Las estufas, importadas de Francia por la municipalidad, se instalaron en algunos hospitales, especialmente en el “desinfectorio” implementado entonces en el antiguo hospital Santa Sofía, ubicado en la avenida Grau (hoy Instituto Superior José Pardo). El Comercio, en su edición del 12 de mayo de 1903, detallaba este servicio y seguía la evolución de la peste. Sobre este artefacto preventivo informó que servía para “desinfectar ropa de uso y muebles, como camas, colchones, roperos, etc.”.
Asimismo, el diario indicaba que el artefacto había probado su eficacia en París, donde se había establecido un “servicio público de desinfección”. Se trataba de una cámara forrada por dentro por una especie de franela gruesa, que conservaba el calor “y que, una vez cerrada herméticamente con los objetos depositados para su desinfección, se carga a fin de que desarrolle una corriente de vapor que destruye los gérmenes morbosos de los objetos encerrados dentro. Una vez terminada la operación se saca lo que ha sido desinfectado por el otro extremo de la estufa”. Esto es, se sometía a altas temperaturas los objetos colocados dentro, los cuales eran medidos por un termómetro adherido en la parte superior del aparato.
Labores de higiene
Pero era evidente que este artefacto desinfectante solo no bastaba, pese a la aprobación del delegado de la Cruz Roja Peruana, Teodoro Elmore, para quien los objetos que ingresaran a esas cámaras saldrían “perfectamente higiénicos”. De esta forma, El Comercio fue testigo de los esfuerzos de la Inspectoría de Higiene de la Municipalidad de Lima por motivar en la población el “aseo diario” y, puntualmente, la limpieza cuidadosa de sus casas y habitaciones, así como de sus “depósitos, sótanos y azoteas”. Se remarcaba, además, el pedido a los responsables de los muelles, mercados y graneros, lugares óptimos para que los roedores, cuyas pulgas transmitían la peste al humano, hicieran sus madrigueras.
El cuerpo médico civil, pero también la sanidad militar apoyaron el combate de la “peste negra” en Lima y Callao. Así lo ratificó el diario decano el 3 de abril de 1904: “Delante de los inspectores municipales de policías y de carruajes y del jefe de la sección respectiva señor Souza Ferreyra, se fumigó con pulverizadores desinfectantes en Lima. También los cuarteles, estado mayor y dependencias del ministerio de Guerra han sido desinfectados por el cuerpo de sanidad militar”.
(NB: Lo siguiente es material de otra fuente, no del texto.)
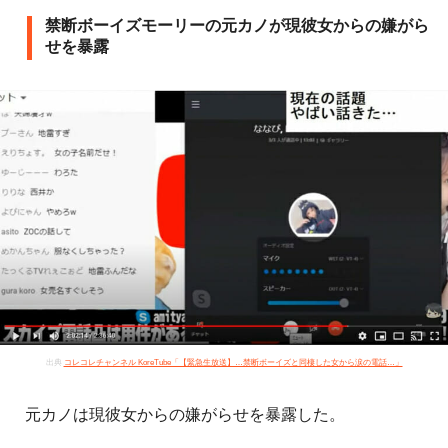
禁断ボーイズモーリーの元カノが現彼女からの嫌がら
せを暴露
出典
コレコレチャンネル KoreTube「【緊急生放送】…禁断ボーイズと同棲した女から涙の電話…」
元カノは現彼女からの嫌がらせを暴露した。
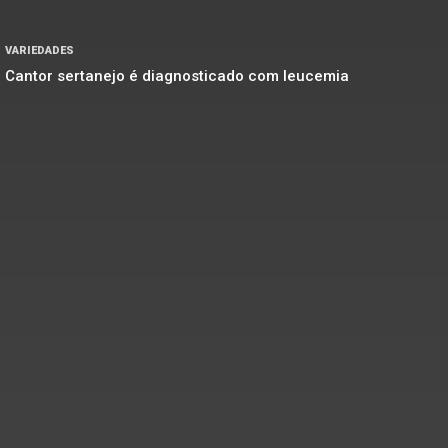
VARIEDADES
Cantor sertanejo é diagnosticado com leucemia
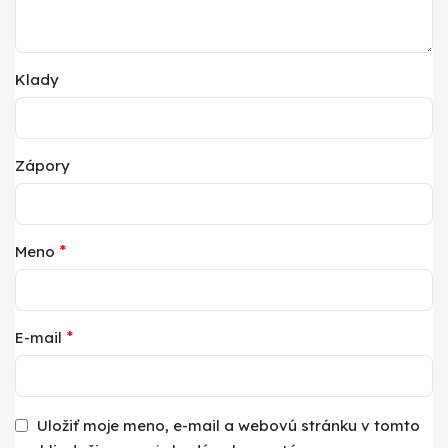
Klady
Zápory
*
Meno
*
E-mail
Uložiť moje meno, e-mail a webovú stránku v tomto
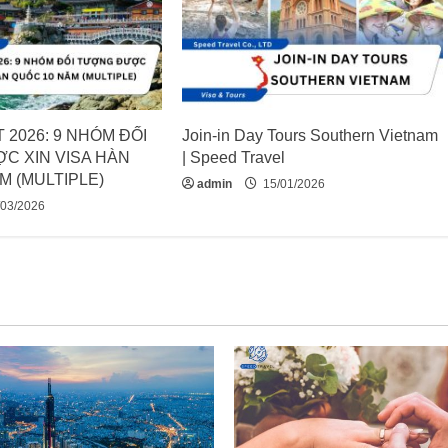
 2026: 9 NHÓM ĐỐI
Join-in Day Tours Southern Vietnam
C XIN VISA HÀN
| Speed Travel
M (MULTIPLE)
admin
15/01/2026
03/2026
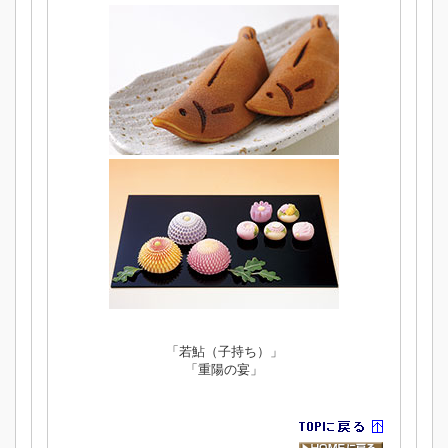
「若鮎（子持ち）」
「重陽の宴」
Todo ello era una campaña básica, que pretendía ayudar a la prevención higiénica de los 130 mil habitantes de Lima de esos años. Sin embargo, la tarea era muy dura. Solo el plan raticida del municipio debía hacer frente a una realidad desbordante. El Comercio puso en evidencia el hecho en su edición del 31 de marzo de 1904, donde informó que el Concejo de Lima había registrado 17,321 roedores, divididos en 4,200 ratas y 13,121 pericotes en la ciudad. Cifras estremecedoras para cualquier campaña sanitaria e higiénica de esa "época aristocrática”.